A Year Long Rewrite
A year ago, I wrote a prototype for an IDE-like text editor. It had bugs, was hard to features to, and required significant changes. I tried to explore as much as I could before bugs prevented progress. I thought rewriting it all would be quick, but now, a year later, I haven't reached feature parity (for good reasons). I want to write a little about what happens when you rewrite a product and why I estimated poorly.
Throwing Out Code
When you rewrite a product, you're likely replacing something with years of work put into it. You're probably not rewriting the product just to fix bugs. An API can be extended incrementally, so that's probably not the reason for a rewrite either. Chances are, you and the team want to completely change the API interface and the internals. Given that the internal data structures are different, probably very little internal code can be reused. Given that the API is completely different, everything calling it would need to change too. For some apps (like the text editor I've been writing), it means just about everything will be thrown away. Sure, there are some pieces I was able to keep, like font loading, text search, and gdb related code. But those, in total, are less than 10% of the prototype and 5% of the new codebase. It didn't really make a dent.
If you're doing a rewrite, you really need to consider that everything will be thrown away. I only use two libraries (SDL and FreeType), and even those needed a change (I went from SDL 2 to 3, which was an extremely easy upgrade, but required a source change). With the GUI being thrown out and my original rendering code not being that good (I didn't try to make it good for a prototype), I didn't port anything; everything related to rendering and windowing was thrown out.
I thought it'd be quick
Everyone knows that once you understand the problem and the solution, it's relatively quick to write the code to apply it. Sometimes typos happen, or a person overlooks something, but it's straightforward to fix it. Some of us may have accidentally or intentionally deleted 50-300 lines of code written across multiple sittings, only to rewrite it in a single sitting. It always takes a fraction of the time, and it's always clearer and more maintainable. I found that it's not unusual for it to take 1/5th of the time. I assumed that if I spent 12 months on the prototype, a generous 1/3rd of the time is 4 months, and a year is three times as long, it's a no-brainer of course it can be done within a year.
Well... the problem is... I didn't want to rewrite the code I understood. I wanted to write the new pieces, the larger parts that may affect architecture. I wanted to write the complicated code that I haven't implemented, so I could understand the problem space before I write the code around it.
As an example, I didn't completely understand how I should implement async or the requirements I have. In the prototype, I used a pipe as a poor man's message queue. I used a mutex the few times where I needed synchronization. I thought I’d have very little code I’d want to run asynchronously. One such code I didn't think I'd want to run asynchronously is searching text in the current document. The code ran so quickly, I thought people wouldn't notice a 50ms delay. When I tried it, it was absolutely noticeable that the keystrokes had a delay. Especially when it's 16ms everywhere else. When a file is large enough, searching text, even with SIMD, may take 100+ms. People who deal with 6+gb log files know a search isn't keystroke fast. The delay in rendering the input felt amateurish.

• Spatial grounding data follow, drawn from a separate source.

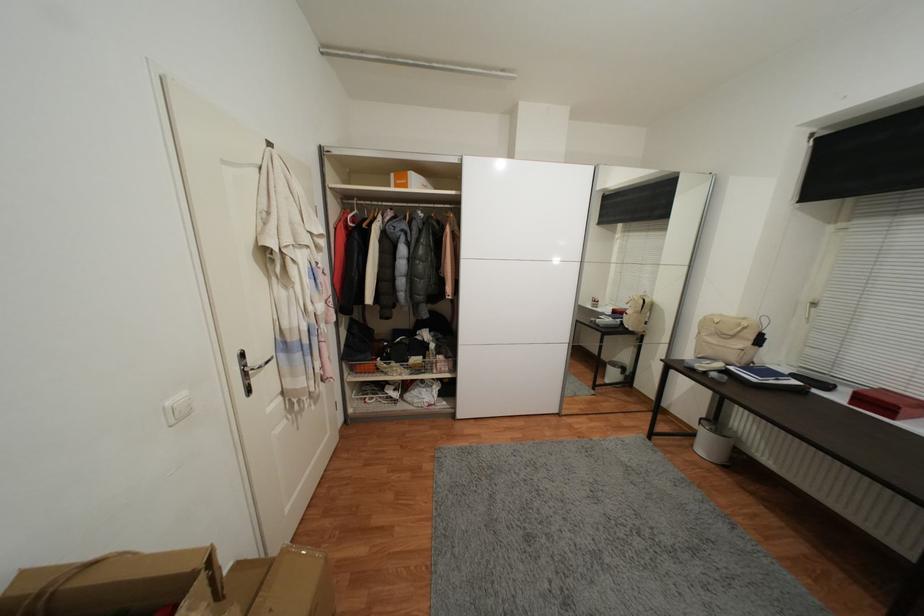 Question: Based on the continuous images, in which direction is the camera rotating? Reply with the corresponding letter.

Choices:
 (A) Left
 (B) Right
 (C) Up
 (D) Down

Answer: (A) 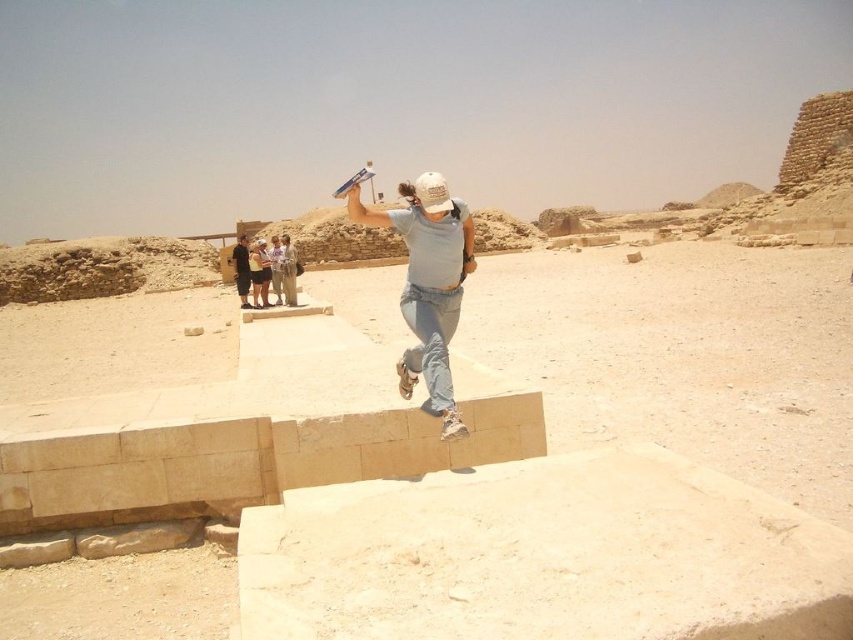 Based on the scene description, which object is bigger between the light blue denim jeans at center and the light brown fabric shirt at center?

The light blue denim jeans at center is larger in size than the light brown fabric shirt at center according to the description.

Based on the coordinates provided, where is the light blue denim jeans at center located in the image?

The light blue denim jeans at center is located at the coordinates point (x=428, y=284).

You are a photographer trying to capture a clear photo of the light blue denim jeans at center and the light brown fabric shirt at center. Which object will appear larger in the photo?

The light blue denim jeans at center will appear larger in the photo because it is in front of the light brown fabric shirt at center, making it closer to the camera. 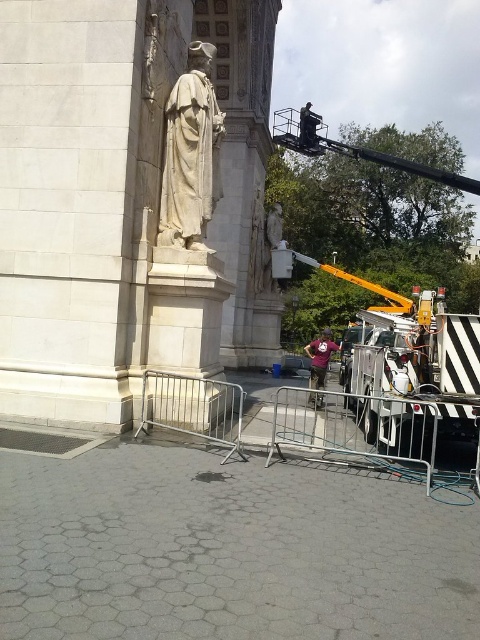 Question: Does white marble statue at upper left have a greater width compared to purple fabric construction worker at center?

Choices:
 (A) no
 (B) yes

Answer: (A)

Question: Which point is farther from the camera taking this photo?

Choices:
 (A) (163, 173)
 (B) (312, 362)

Answer: (B)

Question: Which point is closer to the camera?

Choices:
 (A) white marble statue at upper left
 (B) purple fabric construction worker at center

Answer: (A)

Question: Does white marble statue at upper left have a smaller size compared to purple fabric construction worker at center?

Choices:
 (A) yes
 (B) no

Answer: (A)

Question: Can you confirm if white marble statue at upper left is bigger than purple fabric construction worker at center?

I needed to replace my poor-man pipe with a proper thread-safe queue and have a design where implementing a message would both be easy and not error-prone. It should be easy to send an open file message to the IO queue, but it shouldn't be easy to accidentally send the "find text" to that same queue; it should go to the general worker queue, which a worker thread will consume when it has nothing to do. The results shouldn't be easy to send to another general worker when it's meant for the main thread. There were cases where I wanted a message to go to an IO thread, a general worker, then return to the main thread in that order. I wanted the async system not to make that pattern annoying to implement. The async related code took over a month to implement, which includes a mini IO lib to deal with OSes blocking on open.
To contrast this, rendering was quick and took maybe 1/4th of the time it took to implement in the prototype, despite the GUI (data structure), rendering API, and implementation changing. The original implementation I had syntax highlighting as a separate function. It didn't seem to make anything simpler, so this time I wrote it as part of the rendering function. It went fine, and I prefer this version more.
Goals of a rewrite
My goal was to write a fast, bug-free text editor. This means having a complete implementation and not returning a not-implemented error when the user hits a corner case. The rewrite is 150% of the size of the prototype, yet has significantly fewer features. As an example, the prototype uses the LSP to get syntax highlighting. The information an LSP provides is the starting+ending line and column, and the highlight information. Typing a new line would have that information go out of sync, and LSPs can take a moment to send a new highlight message. In the prototype, typing a comment looked strange because it wouldn’t highlight as a comment for another 2 seconds or so. It largely depends on the LSP and how large the source file is. The rewrite accounts for newlines, insertions, deletions, and has a supplementary highlighter so keywords and comments are highlighted instantly.
Having a more complete implementation accidentally increased the scope, which threw off my estimation. I plan to only support a handful of LSP events (some are for notebooks, which is out of scope, at least for now). For DAP, I was considering doing the same. There's an official JSON file that describes all the DAP events and data structures. I wrote code to generate structs and serialization code. It seems fairly reasonable to support most messages now, which wasn't what I intended.
As an aside, I also did the same for the LSP JSON after looking over the file. I completely regretted it. The language server protocol is completely insane. Even if I am able to generate a significant amount of data structures and serialization code, I wouldn't want to use it. It would pollute my codebase with if statements and corner cases because the LSP people couldn't decide how to represent something. There's at least one message where data can be represented in 5 different ways, while many others represent data in 3 different ways. The worst part is that many of them provide the same data, but it is different because it moved a field into a child node or the parent.
The biggest issue with my estimation is that I didn't account for how many todos there were. Even if the code would take 1/3rd of the time to write, there would be more than twice as much of it, so it'd be closer to 2/3rds of the original time. My estimation was 6-8 months for the complicated new code, and 4-6 months for the parts I did understand. After the todos, it ended up being more like 8 months, and I still need at least 6 months for the complicated new code. My estimation became pretty off. I may have code for a debugger, but there isn't a UI to interact with it.
Estimating Next Time
I would rather not estimate, but if I had to, I'd write out the scope of the project to remind myself how large it might be, and I would assume I have no code I could use. I would schedule extra time to reread libraries and OS calls, because more than once I hit a surprising behaviour and limitation that I never ran into before, even when using the library regularly (in my case, it was a system call). It's very easy to overlook something for a rewrite, and I'm not sure how to solve that. I didn't account for the time I'd spend on tooling (scripting more static analysis/linters, coverage, etc). I didn't think about CI, backing files up, and I completely forgot I should include building a new website as part of my estimate.
Usually, I try to have as few dependencies as possible. Many workplaces prefer to use a library over an in-house solution, which sometimes ends up being more work. I'm not good at estimating libs, but if you are rewriting a product that has many libs, you may want to consider a handful of them not exposing information you need, or not handling a use case you have. You should consider how much smaller the team will be for the rewrite, and if you're losing a person with key knowledge. You may also want to consider what happens when you have nothing to show until late into the project, which may be relevant if you need feedback from third parties, or want to translate/localize a product.
If you're reading this because you need to estimate, good luck.